Samantha J. Heintzelman, Assistant Professor of Psychology (Ph.D., Missouri).  Research areas: meaning in life; subjective well-being.  My research examines questions regarding the experience of meaning in life, such as “What makes life meaningful?” “Why is meaning in life a central human motivation?” and “What is the purpose of this feeling?” I have focused on coherence as a fundamental element of meaning in life and has found meaning in life to be a common experience linked to intuitive cognitive processes and related to behavioral routines. I also conduct both basic and applied research to address questions about another aspect of good lives—subjective well-being, or happiness—including: Can intervention sustainably increase happiness? Do long-term happiness changes have downstream positive effects across life domains?
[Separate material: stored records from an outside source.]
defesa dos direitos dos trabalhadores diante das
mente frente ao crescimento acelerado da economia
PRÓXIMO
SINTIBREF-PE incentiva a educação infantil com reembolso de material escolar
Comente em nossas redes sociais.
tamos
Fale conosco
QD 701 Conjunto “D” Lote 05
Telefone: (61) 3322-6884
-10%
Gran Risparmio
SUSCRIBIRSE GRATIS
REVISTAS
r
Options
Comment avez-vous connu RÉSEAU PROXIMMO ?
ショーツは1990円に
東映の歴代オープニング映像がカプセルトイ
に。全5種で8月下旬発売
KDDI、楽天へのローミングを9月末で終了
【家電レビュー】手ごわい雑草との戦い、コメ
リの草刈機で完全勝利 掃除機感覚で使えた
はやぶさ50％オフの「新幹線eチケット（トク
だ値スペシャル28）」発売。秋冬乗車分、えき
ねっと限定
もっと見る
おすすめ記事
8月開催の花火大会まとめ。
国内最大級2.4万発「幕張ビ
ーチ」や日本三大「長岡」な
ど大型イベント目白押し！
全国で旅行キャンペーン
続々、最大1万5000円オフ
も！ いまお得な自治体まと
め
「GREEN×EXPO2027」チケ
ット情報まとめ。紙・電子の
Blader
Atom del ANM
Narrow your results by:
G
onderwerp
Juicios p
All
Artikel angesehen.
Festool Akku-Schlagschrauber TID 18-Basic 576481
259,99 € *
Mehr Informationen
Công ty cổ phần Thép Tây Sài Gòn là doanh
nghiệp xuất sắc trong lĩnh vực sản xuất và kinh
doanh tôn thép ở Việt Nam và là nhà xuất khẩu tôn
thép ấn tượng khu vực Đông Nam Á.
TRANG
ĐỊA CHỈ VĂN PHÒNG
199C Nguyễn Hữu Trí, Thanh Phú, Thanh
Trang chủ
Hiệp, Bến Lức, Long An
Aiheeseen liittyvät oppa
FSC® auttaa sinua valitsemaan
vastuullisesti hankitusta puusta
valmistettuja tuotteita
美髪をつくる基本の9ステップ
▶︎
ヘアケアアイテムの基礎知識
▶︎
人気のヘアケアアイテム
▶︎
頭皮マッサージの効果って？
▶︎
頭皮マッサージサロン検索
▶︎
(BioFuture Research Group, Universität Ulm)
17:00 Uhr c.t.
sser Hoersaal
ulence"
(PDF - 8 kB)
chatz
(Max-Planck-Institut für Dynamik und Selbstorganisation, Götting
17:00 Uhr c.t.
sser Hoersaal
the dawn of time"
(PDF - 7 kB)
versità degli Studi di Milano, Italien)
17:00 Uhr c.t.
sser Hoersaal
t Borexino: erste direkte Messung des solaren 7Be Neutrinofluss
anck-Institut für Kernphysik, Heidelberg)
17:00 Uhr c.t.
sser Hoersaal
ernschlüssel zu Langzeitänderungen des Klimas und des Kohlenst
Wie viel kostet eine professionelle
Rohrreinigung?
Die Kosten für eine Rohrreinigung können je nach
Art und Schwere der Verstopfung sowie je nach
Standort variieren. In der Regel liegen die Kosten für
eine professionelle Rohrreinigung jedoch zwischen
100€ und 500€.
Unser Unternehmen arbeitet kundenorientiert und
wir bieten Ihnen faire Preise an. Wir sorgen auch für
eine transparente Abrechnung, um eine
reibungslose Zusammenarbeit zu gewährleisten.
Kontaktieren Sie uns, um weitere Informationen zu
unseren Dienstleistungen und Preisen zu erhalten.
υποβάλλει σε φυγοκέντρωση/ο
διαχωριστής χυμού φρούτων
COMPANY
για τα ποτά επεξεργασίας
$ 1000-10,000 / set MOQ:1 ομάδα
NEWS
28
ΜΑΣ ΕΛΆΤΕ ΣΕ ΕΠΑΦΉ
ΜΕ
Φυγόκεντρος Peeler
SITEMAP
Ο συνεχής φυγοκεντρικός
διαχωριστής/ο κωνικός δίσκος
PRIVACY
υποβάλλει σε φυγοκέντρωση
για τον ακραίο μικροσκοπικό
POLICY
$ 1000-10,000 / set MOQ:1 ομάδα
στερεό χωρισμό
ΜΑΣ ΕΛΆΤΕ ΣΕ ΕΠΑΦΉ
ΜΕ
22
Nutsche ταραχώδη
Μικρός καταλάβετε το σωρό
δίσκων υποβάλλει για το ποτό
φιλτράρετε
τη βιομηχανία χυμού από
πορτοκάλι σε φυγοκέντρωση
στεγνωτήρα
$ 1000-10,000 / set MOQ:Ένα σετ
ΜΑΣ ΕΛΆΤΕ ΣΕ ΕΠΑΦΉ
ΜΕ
And how might happiness color the way we see the social world?

Luis M. Rivera, Associate Professor of Psychology (Ph.D., Massachusetts).  Research areas: implicit social cognition, stereotyped attitudes, self-concept, health.  My research examines the implicit social cognitive processes (mechanisms that lie outside of conscious awareness, intention, or control) that influence stereotyped attitudes and the self-concept.  With respect to stereotyped attitudes, I investigate the conditions under which the motivation to maintain one’s self- versus group-image leads to differential effects on prejudice; and the extent to which implicit prejudice leads to subtle and overt discriminatory behavioral actions.  With respect to the self-concept, I examine the implicit social cognitive processes that underlie the effect of cultural stereotypes on stigmatized individuals’ self-concept and identity; and how such processes in turn affect their health.  

Harold I. Siegel, Professor of Psychology (Ph.D., Rutgers).  Research areas: attachment, adult attachment, attachment security/insecurity.  According to Attachment Theory, we are all capable of forming a strong attachment to our primary caregiver(s).  However, the nature of our attachment, secure or insecure, depends in large part on how we were raised by our attachment figure(s).  My research has focused on determining the role of attachment on a variety of behaviors including college student success, romantic relationships, and sexual offending.  In addition, we have used attachment as a pedagogical intervention to modify avoidant and ambivalent behaviors.